Ostatnia z trzech głównych teorii głosi, że syndrom nie jest odrębną jednostką, ale konglomeratem unikalnych zachowań spowodowanych różnymi czynnikami środowiskowymi i behawioralnymi. Ta teoria jest poparta zmiennością objawów klinicznych u kotów dotkniętych chorobą, przy czym wiele objawów klinicznych jest obecnych w innych chorobach kotów, w tym zaburzeniach dermatologicznych, behawioralnych, ortopedycznych i neurologicznych. Dalszego wsparcia tej teorii dostarcza mieszana odpowiedź na szeroki zakres terapii terapeutycznych. Jednak ogólnie rzecz biorąc, nie osiągnięto jeszcze konsensusu co do słuszności tej teorii.
Obecnie nie wiadomo, czy istnieje jakikolwiek związek genetyczny z chorobą. Chociaż zespół kotów w każdym wieku, rasie lub płci może rozwinąć się u kotów, zauważono, że rasy abisyńskie, birmańskie, himalajskie i syjamskie wydają się mieć zwiększone ryzyko rozwoju choroby, dlatego istnieje możliwość powiązania genetycznego.

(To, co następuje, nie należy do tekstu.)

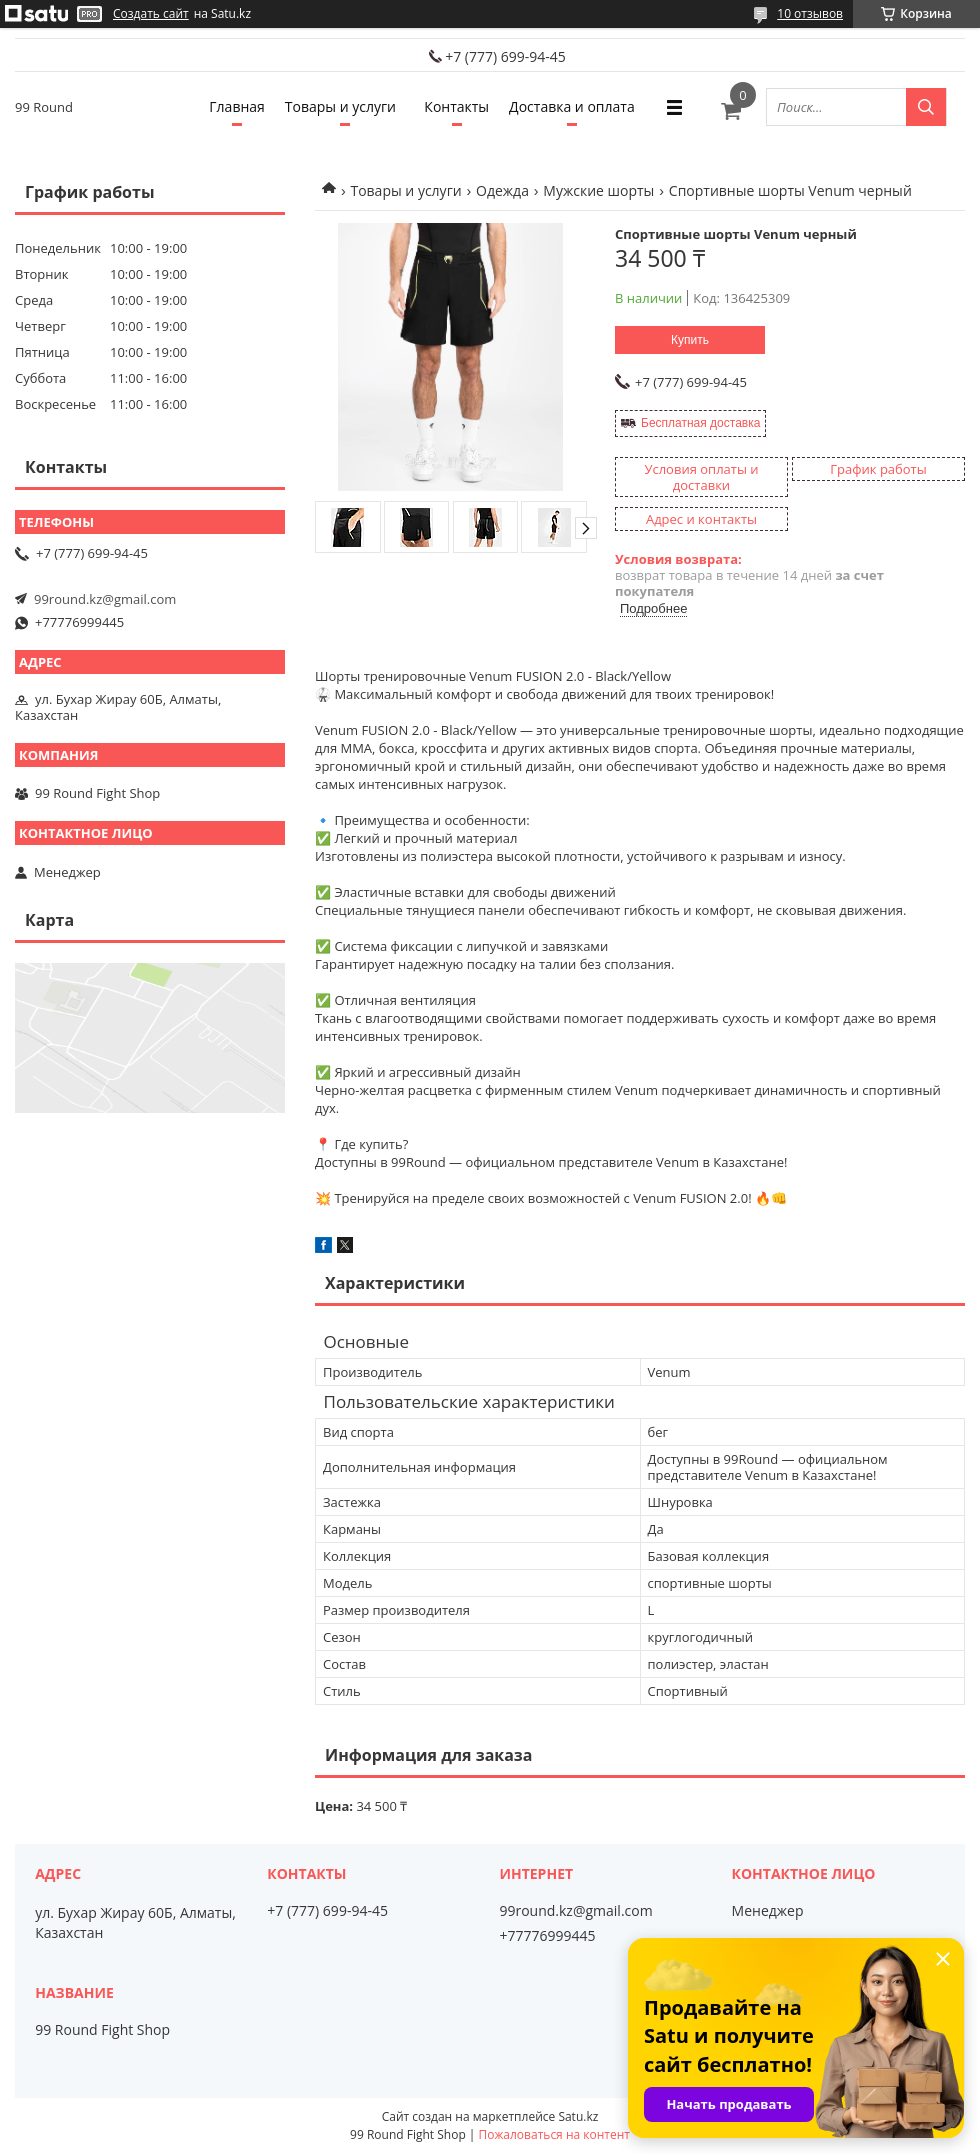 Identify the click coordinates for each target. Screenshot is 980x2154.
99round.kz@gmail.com (105, 599)
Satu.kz (578, 2116)
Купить (690, 340)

Zaobserwowano również, że uraz może być czynnikiem predysponującym do zespołu przeczulicy kotów. Jednakże, ponieważ urazy wpływają na koty na wiele sposobów; zwiększając ich stres i niepokój, a także wpływając na ich samopoczucie fizyczne, wiedza ta nie rozstrzyga debaty na temat tego, czy stan jest behawioralny, epileptyczny, czy też jest terminem obejmującym kilka podstawowych schorzeń.
We wczesnych teoriach niektórzy uważają, że okaleczenie ogona jest raczej związane z bólem neuropatycznym niż bezpośrednim objawem klinicznym zespołu przeczulicy kotów. Byłoby tak w przypadku, gdyby zespół hiperestezji kotów wywoływał alodynię, bolesną reakcję na bodźce, które w innym przypadku nie powodowałyby bólu, lub aloknezę, w której bodźce wywołują uczucie świądu, powszechnie znane jako swędzenie, podczas gdy inaczej bodźce nie powodowałyby. Rozważając tę teorię, warto zauważyć, że niektóre koty są znane z obsesyjnego lizania podstawy ogona, zamiast drapać lub gryźć, co może sugerować, że „nie odczuwają bólu ani świądu, ale raczej przytłaczającą kompulsywną motywację.Postawiono jednak hipotezę, że ze względu na swędzenie i receptory bólu współdzielące obwodowe i ośrodkowe szlaki nerwowe, ból leżący u podłoża może skutkować opisanym nadmiernym uwędzeniem. Niezależnie od tego, czy kot dotknięty chorobą wykazuje zachowania pielęgnacyjne, czy samookaleczające, wszystkie one mają tendencję do gorączkowego biegania po zakończeniu czynności.